Elior aime le multisupport
Si la préparation et la distribution de repas représentent la raison d’être d’Elior, l’entreprise s’aventure de plus en plus dans les services associés pour accroître ses ventes.
L’implantation de distributeurs automatiques (Elior possède un parc de 6 000 machines) et de boutiques au sein même des restaurants d’entreprise obéit à cette logique. « Le développement de ces services associés passe par différents actes, comme le vending (vente automatique), la vente de plateaux-repas, ou le room service, qui consiste à distribuer des repas sur plusieurs étages d’un même immeuble» explique Jacques Roux, directeur d’Elior France.

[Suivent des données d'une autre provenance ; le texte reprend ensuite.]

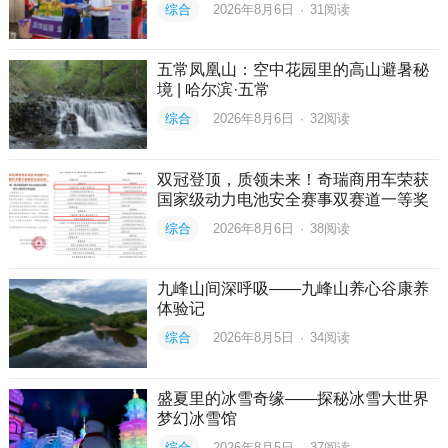
综合
2026年8月6日
·
31
阅读
五常凤凰山：空中花园里的高山避暑秘
境 | 哈尔滨·五常
综合
2026年8月6日
·
32
阅读
双冠登顶，质领未来！奇瑞商用车荣获
国家级动力电池安全赛事双赛道一等奖
综合
2026年8月6日
·
38
阅读
九峰山间深呼吸——九峰山养心谷康养
体验记
综合
2026年8月5日
·
34
阅读
盛夏里的冰雪奇缘——探秘冰雪大世界
梦幻冰雪馆
综合
2026年8月5日
·
37
阅读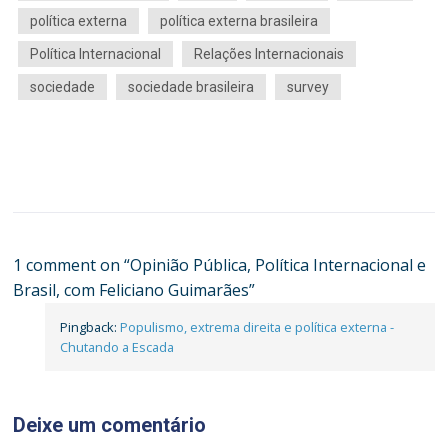
política externa
política externa brasileira
Política Internacional
Relações Internacionais
sociedade
sociedade brasileira
survey
1 comment on “
Opinião Pública, Política Internacional e
Brasil, com Feliciano Guimarães
”
Pingback:
Populismo, extrema direita e política externa -
Chutando a Escada
Deixe um comentário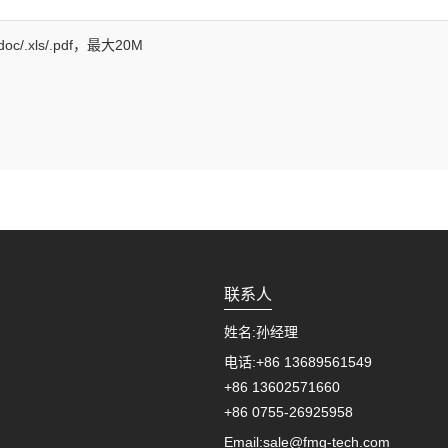
f/.doc/.xls/.pdf，最大20M
联系人
姓名:
孙经理
电话:
+86 13689561549
+86 13602571660
+86 0755-26925958
Email:
sale@fmg-tech.com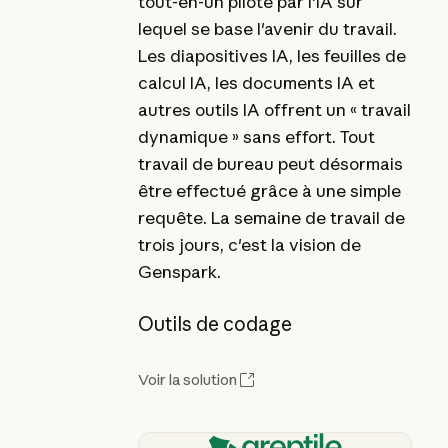
tout-en-un piloté par l'IA sur
lequel se base l'avenir du travail.
Les diapositives IA, les feuilles de
calcul IA, les documents IA et
autres outils IA offrent un « travail
dynamique » sans effort. Tout
travail de bureau peut désormais
être effectué grâce à une simple
requête. La semaine de travail de
trois jours, c'est la vision de
Genspark.
Outils de codage
Voir la solution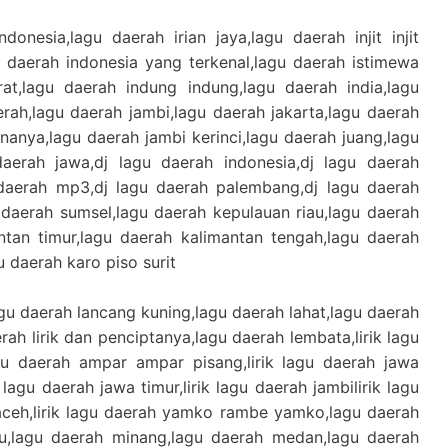
donesia,lagu daerah irian jaya,lagu daerah injit injit
u daerah indonesia yang terkenal,lagu daerah istimewa
rat,lagu daerah indung indung,lagu daerah india,lagu
aerah,lagu daerah jambi,lagu daerah jakarta,lagu daerah
anya,lagu daerah jambi kerinci,lagu daerah juang,lagu
daerah jawa,dj lagu daerah indonesia,dj lagu daerah
 daerah mp3,dj lagu daerah palembang,dj lagu daerah
daerah sumsel,lagu daerah kepulauan riau,lagu daerah
ntan timur,lagu daerah kalimantan tengah,lagu daerah
u daerah karo piso surit
agu daerah lancang kuning,lagu daerah lahat,lagu daerah
ah lirik dan penciptanya,lagu daerah lembata,lirik lagu
lagu daerah ampar ampar pisang,lirik lagu daerah jawa
k lagu daerah jawa timur,lirik lagu daerah jambilirik lagu
 aceh,lirik lagu daerah yamko rambe yamko,lagu daerah
u,lagu daerah minang,lagu daerah medan,lagu daerah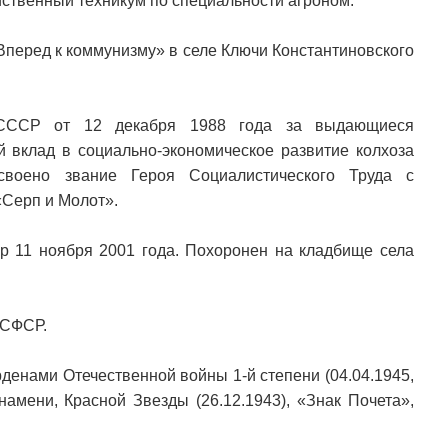
ственный техникум по специальности агроном.
Вперед к коммунизму» в селе Ключи Константиновского
 СССР от 12 декабря 1988 года за выдающиеся
 вклад в социально-экономическое развитие колхоза
воено звание Героя Социалистического Труда с
«Серп и Молот».
р 11 ноября 2001 года. Похоронен на кладбище села
РСФСР.
рденами Отечественной войны 1-й степени (04.04.1945,
намени, Красной Звезды (26.12.1943), «Знак Почета»,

En Espagne, ou le groupe est très présent, des expériences de monitorat sont en place avec des écoles privées, Elior gérant à la fois les repas et leur surveillance. Ces services cherchent à augmenter les recettes par deux vecteurs : soit au niveau des contrats liés avec les entreprises, soit directement avec les consommateurs. Ce petit plus accompagne de très bons résultats annuels, qui ont couronné une croissance interne de 4,4 %, accompagnée d’une amélioration des marges de 0,2 %.
En 2003-2004 Elior a ainsi signé pour 185 millions d’euros de nouveaux contrats, dont les 2/3 ont été gagnés sur l’autogestion et les petits acteurs locaux, le tiers restant provenant de contrats gagnés sur les 3 autres grandes sociétés de restauration collective. Très présent sur le segment des collectivités, Elior réalise également 1/3 de son chiffre d’affaires dans la restauration de concession (aéroports, autoroutes et ville), renforçant la multiplicité des supports. En bonne santé financière, le groupe s’est lancé récemment dans des opérations de croissance externe, avec l’acquisition de la société Les repas parisiens, qui renforce sa très bonne position sur la région parisienne, « bien que nous soyons un peu en retard sur la province » a concédé Gilles Cojan, responsable de la stratégie.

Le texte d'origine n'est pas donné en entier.